If you’re a first-time buyer or renovator, the decor of the place you’ve been residing in may well have escaped your notice. Unless you ponder what the heck the terminology for that border around your windows is, or users’ desire to beautify the margins of your doorway, terms like “architraves” are not essential to everyone else’s regular language.
You don’t have to worry if the terminology of an architrave or skirting board will not really come to mind right away. We’re here to discuss the difference between these two, give you an idea of what each is meant to achieve, what materials they’re generally constructed of, and introduce you to the wide range of designs and features available.

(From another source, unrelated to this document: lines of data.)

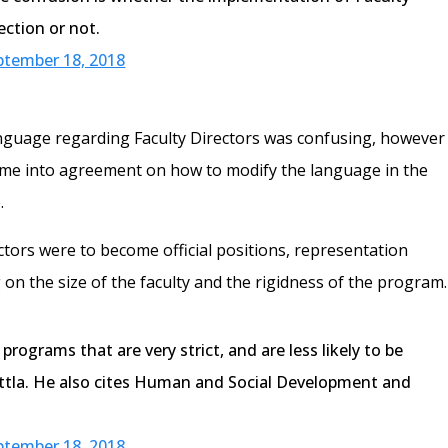
ection or not.
ptember 18, 2018
anguage regarding Faculty Directors was confusing, however
come into agreement on how to modify the language in the
.
ectors were to become official positions, representation
n the size of the faculty and the rigidness of the program.
rograms that are very strict, and are less likely to be
ttla. He also cites Human and Social Development and
ptember 18, 2018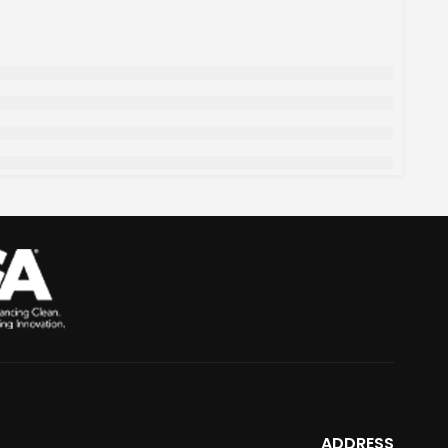
ADDRESS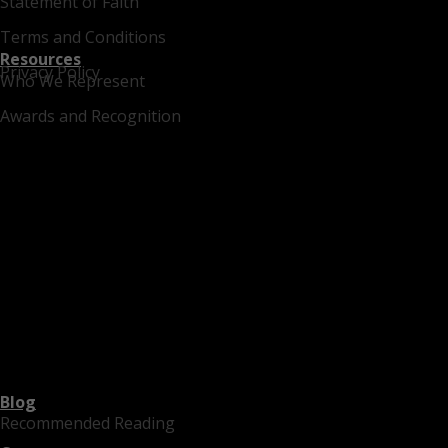
Statement of Faith
Terms and Conditions
Resources
Privacy Policy
Who We Represent
Awards and Recognition
Blog
Recommended Reading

Let’s get started with skirting boards
The connections between building components are formed by skirting boards, which go along the bottom of any interior walls. They’re essential for hiding irregular or messy joints, and also shielding the foundation of your walls against scuffs, furnishings scratches, pet or small kid markings. Skirting boards are generally composed of MRMDF, pines, walnut, oak, and any other wood that complements your present house decor. Colonial, Victorian, Late Edwardian, Federation, and other forms and styles are also available in skirting boards. The design you choose will be determined by the building’s contour, the living area time, and the overall aesthetic you want to achieve.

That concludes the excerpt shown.